[Items from a dataset]
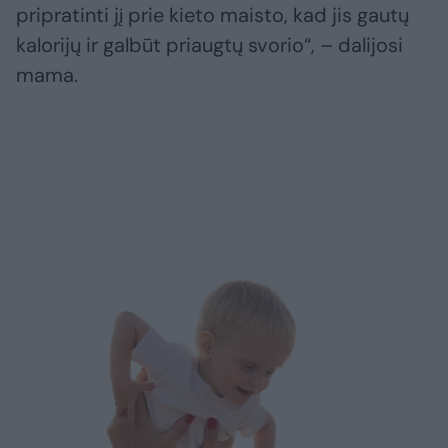
pripratinti jį prie kieto maisto, kad jis gautų
kalorijų ir galbūt priaugtų svorio“, – dalijosi
mama.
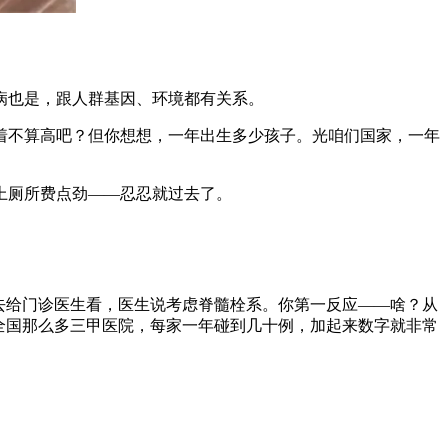
病也是，跟人群基因、环境都有关系。
不算高吧？但你想想，一年出生多少孩子。光咱们国家，一年
上厕所费点劲——忍忍就过去了。
去给门诊医生看，医生说考虑脊髓栓系。你第一反应——啥？从
全国那么多三甲医院，每家一年碰到几十例，加起来数字就非常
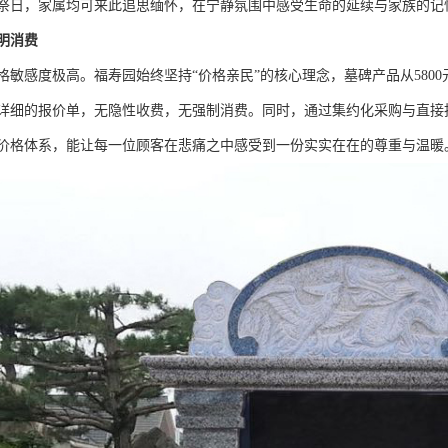
祭日，家属均可来此追思缅怀，在宁静氛围中感受生命的延续与家族的记
明消费
格敏感度极高。福寿园始终坚持“价格亲民”的核心理念，墓碑产品从580
详细的报价单，无隐性收费，无强制消费。同时，通过集约化采购与直接
价格体系，能让每一位顾客在悲痛之中感受到一份实实在在的尊重与温暖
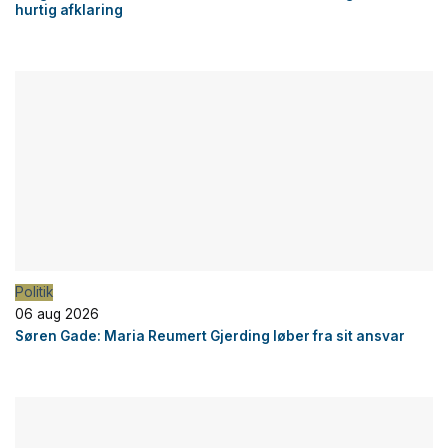
hurtig afklaring
Politik
06 aug 2026
Søren Gade: Maria Reumert Gjerding løber fra sit ansvar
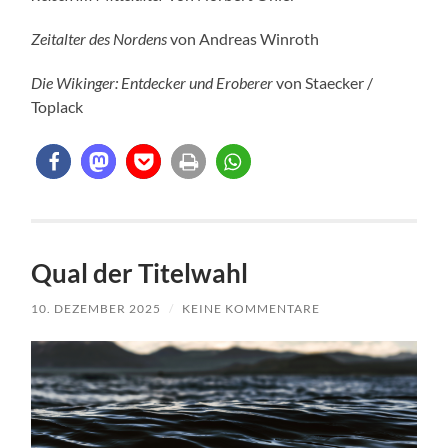
Zeitalter des Nordens
von Andreas Winroth
Die Wikinger: Entdecker und Eroberer
von Staecker /
Toplack
Qual der Titelwahl
10. DEZEMBER 2025
/
KEINE KOMMENTARE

__REQUIRED WORK__: Retype all records exactly as shown above, images excluded.

__SOLVED PROBLEM__:
pripratinti jį prie kieto maisto, kad jis gautų
kalorijų ir galbūt priaugtų svorio“, – dalijosi
mama.
病也是，跟人群基因、环境都有关系。
不算高吧？但你想想，一年出生多少孩子。光咱们国家，一年
上厕所费点劲——忍忍就过去了。
去给门诊医生看，医生说考虑脊髓栓系。你第一反应——啥？从
全国那么多三甲医院，每家一年碰到几十例，加起来数字就非常
祭日，家属均可来此追思缅怀，在宁静氛围中感受生命的延续与家族的记
明消费
格敏感度极高。福寿园始终坚持“价格亲民”的核心理念，墓碑产品从580
详细的报价单，无隐性收费，无强制消费。同时，通过集约化采购与直接
价格体系，能让每一位顾客在悲痛之中感受到一份实实在在的尊重与温暖
hurtig afklaring
Politik
06 aug 2026
Søren Gade: Maria Reumert Gjerding løber fra sit ansvar
Zeitalter des Nordens
von Andreas Winroth
Die Wikinger: Entdecker und Eroberer
von Staecker /
Toplack
Qual der Titelwahl
10. DEZEMBER 2025
/
KEINE KOMMENTARE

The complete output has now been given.